Assume `ENC/ASL1-CORE v1` canonical Artifact encoding:

```text
00                 ; has_type_tag = false
0000000000000002   ; bytes_len = 2 (u64)
DEAD               ; bytes
```

Then:

1. `ArtifactBytes = encode_artifact_core_v1(Artifact)`.
2. `digest = HASH-ASL1-256(ArtifactBytes)` (SHA-256).
3. `Reference = { hash_id = 0x0001, digest = digest }`.
4. `ReferenceBytes` under `ENC/ASL1-CORE v1`:

   ```text
   0001 <32 bytes of digest>
   ```

The frame boundary (e.g., length prefix or message boundary) determines where the digest ends.
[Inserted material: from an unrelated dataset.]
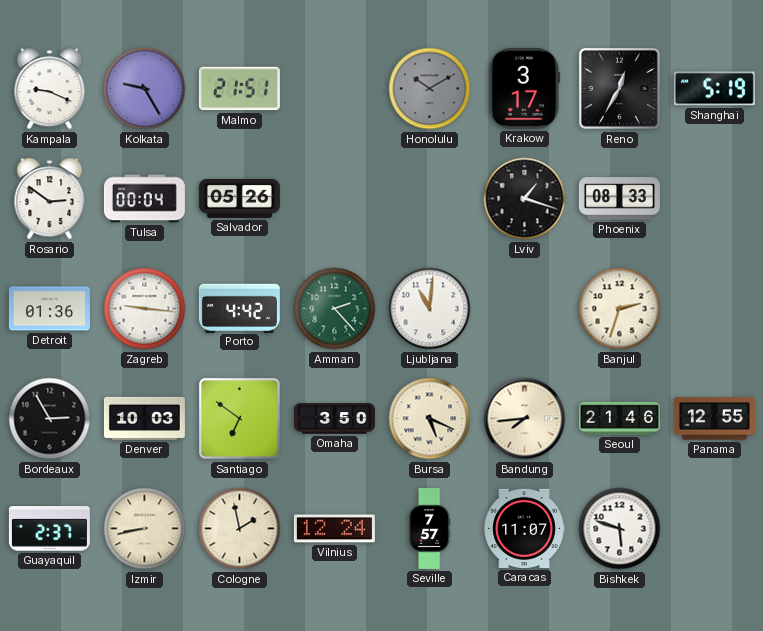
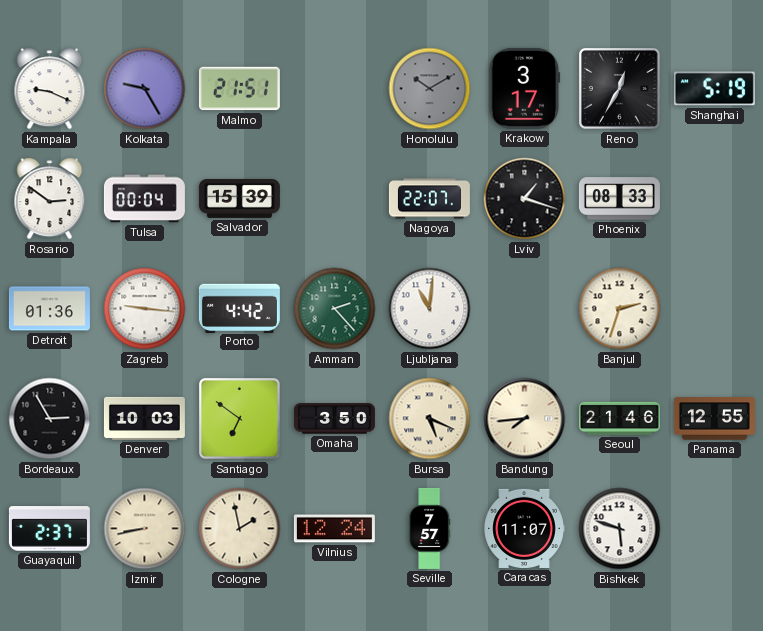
Salvador: 05:26 -> 15:39
Nagoya: none -> 22:07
A consumer that knows `hash_id = 0x0001` and implements HASH/ASL1 will:

* expect exactly 32 digest bytes,
* treat any other length as an error.

This `Reference` can be used consistently across `ASL/1-STORE`, `TGK/1-CORE`, `PEL/1`, `CIL/1`, `FER/1`, `FCT/1`, `OI/1`, with equality defined by `ASL/1-CORE`.

---

## Document History

* **0.2.4 (2025-11-16):** Registered as Tier-1 spec and aligned to the Amduat 2.0 substrate baseline.